## PROBLEM
Go through the entries that follow and count every line with the string "each". Reply with the number only.

## LISTED RECORDS
────────
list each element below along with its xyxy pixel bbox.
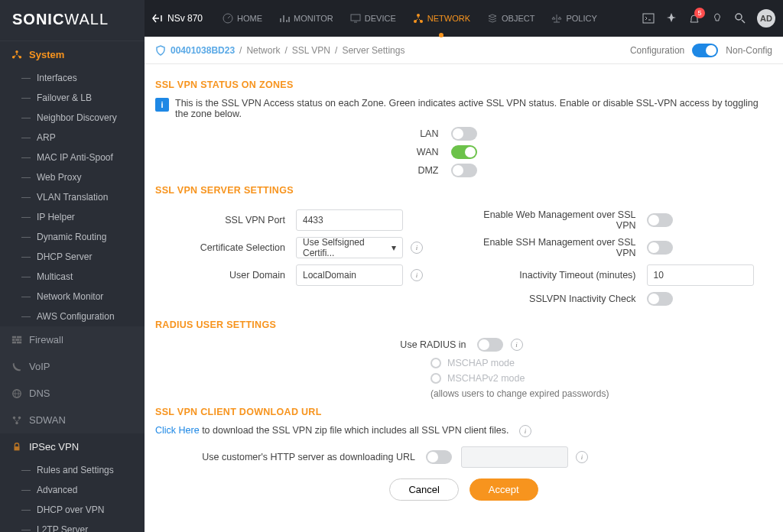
- section-title-zones: SSL VPN STATUS ON ZONES: [155, 79, 772, 90]
- sshmgmt-label: Enable SSH Management over SSL VPN: [476, 237, 636, 258]
- svg-point-13: [13, 416, 16, 419]
- download-link[interactable]: Click Here: [155, 425, 200, 436]
- firewall-icon: [11, 335, 23, 345]
- nav-webproxy[interactable]: —Web Proxy: [0, 167, 145, 187]
- mschap-radio[interactable]: [430, 358, 441, 368]
- nav-iphelper[interactable]: —IP Helper: [0, 207, 145, 227]
- phone-icon: [11, 362, 23, 372]
- svg-rect-5: [12, 339, 15, 341]
- zone-wan-label: WAN: [202, 147, 439, 157]
- mschapv2-radio[interactable]: [430, 373, 441, 384]
- bulb-icon[interactable]: [711, 12, 723, 24]
- nav-section-voip[interactable]: VoIP: [0, 353, 145, 380]
- nav-section-ipsec[interactable]: IPSec VPN: [0, 433, 145, 460]
- notification-icon[interactable]: 5: [688, 12, 700, 24]
- sdwan-icon: [11, 415, 23, 426]
- webmgmt-label: Enable Web Management over SSL VPN: [476, 209, 636, 231]
- section-title-download: SSL VPN CLIENT DOWNLOAD URL: [155, 407, 772, 417]
- topnav-monitor[interactable]: MONITOR: [271, 10, 341, 27]
- nav-dynrouting[interactable]: —Dynamic Routing: [0, 227, 145, 247]
- accept-button[interactable]: Accept: [469, 478, 538, 501]
- svg-point-24: [736, 14, 742, 20]
- cancel-button[interactable]: Cancel: [389, 478, 458, 501]
- nav-rules[interactable]: —Rules and Settings: [0, 460, 145, 480]
- crumb-sslvpn[interactable]: SSL VPN: [292, 45, 330, 56]
- nav-multicast[interactable]: —Multicast: [0, 267, 145, 287]
- webmgmt-toggle[interactable]: [647, 213, 673, 227]
- nav-dhcpvpn[interactable]: —DHCP over VPN: [0, 500, 145, 520]
- nav-neighbor[interactable]: —Neighbor Discovery: [0, 108, 145, 128]
- topnav-object[interactable]: OBJECT: [479, 10, 542, 27]
- back-button[interactable]: NSv 870: [152, 13, 203, 24]
- nav-vlan[interactable]: —VLAN Translation: [0, 187, 145, 207]
- svg-rect-8: [12, 341, 16, 343]
- sidebar: SONICWALL System —Interfaces —Failover &…: [0, 0, 145, 532]
- info-icon-download[interactable]: i: [519, 425, 531, 437]
- svg-rect-23: [643, 14, 654, 23]
- timeout-label: Inactivity Timeout (minutes): [476, 270, 636, 281]
- topnav-home[interactable]: HOME: [215, 10, 270, 27]
- search-icon[interactable]: [734, 12, 746, 24]
- terminal-icon[interactable]: [642, 12, 655, 24]
- nav-section-system[interactable]: System: [0, 41, 145, 68]
- topnav-policy[interactable]: POLICY: [544, 10, 604, 27]
- nav-section-firewall[interactable]: Firewall: [0, 326, 145, 353]
- radius-toggle[interactable]: [477, 338, 503, 352]
- info-icon-domain[interactable]: i: [411, 269, 423, 281]
- use-http-toggle[interactable]: [426, 450, 452, 464]
- scale-icon: [551, 13, 562, 24]
- nav-netmonitor[interactable]: —Network Monitor: [0, 287, 145, 307]
- http-url-input: [461, 446, 568, 468]
- nav-l2tp[interactable]: —L2TP Server: [0, 520, 145, 532]
- config-toggle[interactable]: [692, 44, 718, 57]
- serial-link[interactable]: 00401038BD23: [171, 45, 235, 56]
- nav-failoverlb[interactable]: —Failover & LB: [0, 88, 145, 108]
- logo: SONICWALL: [0, 0, 145, 41]
- zone-dmz-toggle[interactable]: [451, 164, 477, 177]
- topnav: HOME MONITOR DEVICE NETWORK OBJECT POLIC…: [215, 10, 642, 27]
- zone-lan-toggle[interactable]: [451, 127, 477, 141]
- svg-point-15: [15, 421, 18, 424]
- nav-interfaces[interactable]: —Interfaces: [0, 68, 145, 88]
- info-icon-cert[interactable]: i: [411, 242, 423, 254]
- zone-dmz-label: DMZ: [202, 165, 439, 176]
- topright: 5 AD: [642, 9, 775, 28]
- svg-point-0: [15, 50, 18, 53]
- domain-input[interactable]: [296, 264, 403, 286]
- content: SSL VPN STATUS ON ZONES i This is the SS…: [145, 64, 783, 532]
- globe-icon: [11, 388, 23, 399]
- svg-rect-16: [15, 446, 20, 450]
- avatar[interactable]: AD: [757, 9, 775, 28]
- topnav-device[interactable]: DEVICE: [343, 10, 404, 27]
- info-icon-http[interactable]: i: [576, 451, 588, 463]
- logo-bold: SONIC: [12, 11, 64, 28]
- zone-lan-label: LAN: [202, 128, 439, 139]
- nav-dhcpserver[interactable]: —DHCP Server: [0, 247, 145, 267]
- sshmgmt-toggle[interactable]: [647, 241, 673, 255]
- pin-icon[interactable]: [665, 12, 677, 24]
- svg-rect-9: [17, 341, 21, 343]
- inact-toggle[interactable]: [647, 292, 673, 306]
- port-input[interactable]: [296, 209, 403, 231]
- info-icon-radius[interactable]: i: [511, 339, 523, 351]
- info-box: i This is the SSL VPN Access status on e…: [155, 98, 772, 119]
- logo-light: WALL: [64, 11, 109, 28]
- nav-section-sdwan[interactable]: SDWAN: [0, 407, 145, 433]
- section-title-server: SSL VPN SERVER SETTINGS: [155, 185, 772, 196]
- svg-rect-3: [12, 336, 16, 338]
- svg-rect-6: [15, 339, 19, 341]
- nav-macip[interactable]: —MAC IP Anti-Spoof: [0, 148, 145, 167]
- cert-select[interactable]: Use Selfsigned Certifi...▾: [296, 237, 403, 258]
- topbar: NSv 870 HOME MONITOR DEVICE NETWORK OBJE…: [145, 0, 783, 37]
- nav-advanced[interactable]: —Advanced: [0, 480, 145, 500]
- shield-icon: [155, 45, 166, 56]
- zone-wan-toggle[interactable]: [451, 145, 477, 159]
- crumb-network[interactable]: Network: [246, 45, 280, 56]
- topnav-network[interactable]: NETWORK: [405, 10, 478, 27]
- nav-awsconfig[interactable]: —AWS Configuration: [0, 307, 145, 326]
- config-label: Configuration: [630, 45, 684, 56]
- nav-arp[interactable]: —ARP: [0, 128, 145, 148]
- stack-icon: [487, 13, 498, 24]
- timeout-input[interactable]: [647, 264, 754, 286]
- nav-section-dns[interactable]: DNS: [0, 380, 145, 407]
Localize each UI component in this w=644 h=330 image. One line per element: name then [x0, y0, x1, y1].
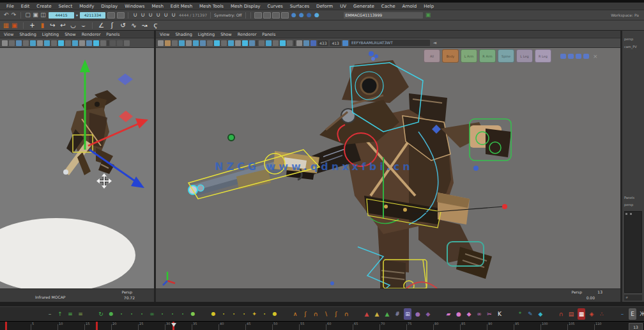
stack-icon[interactable]: ≡	[66, 308, 74, 320]
gizmo-plane-x[interactable]	[119, 111, 133, 122]
panel-menu-item[interactable]: Lighting	[198, 32, 215, 37]
viewport-toolbar-icon[interactable]	[72, 40, 78, 46]
search-input[interactable]: EMMACG41113999	[344, 12, 423, 19]
pen-icon[interactable]: ✎	[526, 308, 534, 320]
key-dot-icon[interactable]: •	[179, 308, 187, 320]
wave-arrow-icon[interactable]: ↝	[141, 21, 148, 29]
viewport-toolbar-icon[interactable]	[172, 40, 178, 46]
viewport-toolbar-icon[interactable]	[193, 40, 199, 46]
redo-icon[interactable]: ↷	[10, 11, 17, 19]
viewport-search-field[interactable]: EEFYBAAMLRUAT3WT	[349, 40, 430, 46]
viewport-toolbar-icon[interactable]	[93, 40, 99, 46]
ipr-render-button[interactable]	[263, 12, 271, 19]
menu-item[interactable]: Curves	[267, 4, 282, 9]
viewport-toolbar-icon[interactable]	[310, 40, 316, 46]
shelf-bar-icon[interactable]: ▮	[39, 21, 46, 29]
picker-mini-icon[interactable]	[560, 54, 566, 59]
viewport-toolbar-icon[interactable]	[242, 40, 248, 46]
cursor-grid-icon[interactable]: #	[394, 308, 401, 320]
panel-menu-item[interactable]: Lighting	[42, 32, 59, 37]
loop-icon[interactable]: ∞	[148, 308, 156, 320]
sine-curve-icon[interactable]: ∿	[130, 21, 137, 29]
snap-point-icon[interactable]: ∪	[147, 11, 154, 19]
viewport-toolbar-icon[interactable]	[259, 40, 264, 46]
clip-far-field[interactable]: 413	[330, 40, 341, 46]
curve-cv-icon[interactable]: ↪	[49, 21, 56, 29]
picker-l-arm[interactable]: L Arm	[461, 49, 477, 63]
viewport-toolbar-icon[interactable]	[221, 40, 227, 46]
gizmo-plane-z[interactable]	[118, 74, 133, 85]
viewport-toolbar-icon[interactable]	[294, 40, 295, 46]
picker-l-leg[interactable]: L Leg	[516, 49, 533, 63]
left-viewport-canvas[interactable]	[0, 48, 154, 288]
select-hierarchy-icon[interactable]: ▢	[24, 11, 31, 19]
time-slider[interactable]: 5 10 15 20 25 30 35 40	[0, 321, 644, 330]
key-dot-yellow-icon[interactable]: •	[261, 308, 268, 320]
angle-curve-icon[interactable]: ∠	[98, 21, 105, 29]
menu-item[interactable]: Mesh Tools	[199, 4, 224, 9]
render-globe2-icon[interactable]: ●	[298, 11, 305, 19]
viewport-toolbar-icon[interactable]	[214, 40, 220, 46]
picker-r-arm[interactable]: R Arm	[479, 49, 496, 63]
menu-item[interactable]: Display	[101, 4, 118, 9]
axis-red-icon[interactable]: ▲	[363, 308, 371, 320]
undo-curve-icon[interactable]: ↺	[119, 21, 126, 29]
key-dot-icon[interactable]: •	[158, 308, 166, 320]
menu-item[interactable]: Edit Mesh	[171, 4, 192, 9]
key-dot-yellow-icon[interactable]: •	[240, 308, 248, 320]
panel-menu-item[interactable]: View	[4, 32, 13, 37]
axis-yellow-icon[interactable]: ▲	[373, 308, 381, 320]
key-dot-icon[interactable]: ●	[189, 308, 197, 320]
input-line-field[interactable]: 4211334	[80, 12, 105, 19]
key-dot-icon[interactable]: •	[118, 308, 125, 320]
snap-live-icon[interactable]: ∪	[170, 11, 177, 19]
pose-icon[interactable]: ●	[414, 308, 422, 320]
viewport-toolbar-icon[interactable]	[280, 40, 286, 46]
viewport-toolbar-icon[interactable]	[86, 40, 92, 46]
curve-arc-icon[interactable]: ∩	[312, 308, 319, 320]
collapse-icon[interactable]: –	[46, 308, 54, 320]
picker-close-icon[interactable]: ×	[593, 53, 598, 59]
viewport-toolbar-icon[interactable]	[58, 40, 64, 46]
arc-tool-icon[interactable]: ◡	[70, 21, 77, 29]
axis-green-icon[interactable]: ▲	[383, 308, 391, 320]
snap-curve-icon[interactable]: ∪	[139, 11, 146, 19]
pink-diamond-icon[interactable]: ◆	[465, 308, 473, 320]
hypershade-icon[interactable]: ●	[306, 11, 313, 19]
display-layers-button[interactable]	[281, 12, 289, 19]
grid-selected-icon[interactable]: ⊞	[404, 308, 411, 320]
gizmo-z-axis[interactable]	[89, 150, 137, 182]
select-object-icon[interactable]: ▣	[32, 11, 39, 19]
snap-projected-icon[interactable]: ∪	[155, 11, 162, 19]
viewport-toolbar-icon[interactable]	[266, 40, 272, 46]
side-panel-list[interactable]	[624, 211, 642, 293]
key-dot-yellow-icon[interactable]: ●	[210, 308, 217, 320]
menu-item[interactable]: Surfaces	[290, 4, 309, 9]
hook-curve-icon[interactable]: ϛ	[152, 21, 159, 29]
picker-mini-icon[interactable]	[576, 54, 581, 59]
key-dot-icon[interactable]: •	[128, 308, 135, 320]
curve-linear-icon[interactable]: ∖	[322, 308, 330, 320]
field-clear-icon[interactable]: ◄	[431, 39, 438, 47]
panel-red-selected-icon[interactable]: ▦	[578, 308, 585, 320]
menu-item[interactable]: Generate	[353, 4, 374, 9]
menu-item[interactable]: Mesh Display	[231, 4, 260, 9]
menu-item[interactable]: Deform	[316, 4, 333, 9]
right-viewport-canvas[interactable]: NZCG www.qdnxxfbi.cn AllBodyL ArmR ArmSp…	[156, 48, 620, 288]
viewport-toolbar-icon[interactable]	[79, 40, 85, 46]
panel-menu-item[interactable]: Panels	[106, 32, 119, 37]
viewport-toolbar-icon[interactable]	[100, 40, 106, 46]
selection-mask-field[interactable]: 44415	[49, 12, 74, 19]
panel-menu-item[interactable]: Renderer	[238, 32, 257, 37]
pink-scissors-icon[interactable]: ✂	[486, 308, 493, 320]
current-frame-field[interactable]: 13	[629, 323, 643, 330]
viewport-toolbar-icon[interactable]	[273, 40, 279, 46]
k-pose-icon[interactable]: K	[496, 308, 503, 320]
picker-mini-icon[interactable]	[583, 54, 589, 59]
viewport-toolbar-icon[interactable]	[179, 40, 185, 46]
keyframe-tick[interactable]	[5, 322, 7, 330]
red-dots-icon[interactable]: ∴	[598, 308, 606, 320]
s-curve-icon[interactable]: ʃ	[109, 21, 116, 29]
viewport-toolbar-icon[interactable]	[165, 40, 171, 46]
folder-icon[interactable]: ▣	[425, 11, 432, 19]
────────
## ANSWER BELOW
2